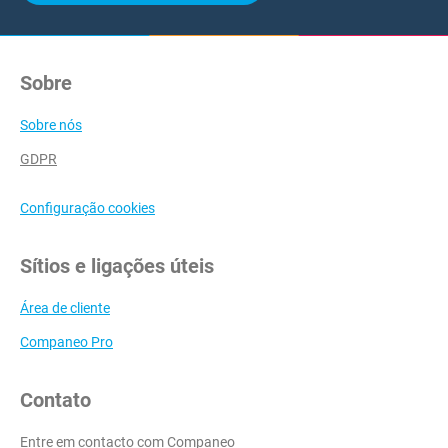
Sobre
Sobre nós
GDPR
Configuração cookies
Sítios e ligações úteis
Área de cliente
Companeo Pro
Contato
Entre em contacto com Companeo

□ □ □ □ □ □ □

- **What the task requires**: Report each line of the material in which the string "Companeo" occurs.

- **Result of the exercise**:
Companeo Pro
Entre em contacto com Companeo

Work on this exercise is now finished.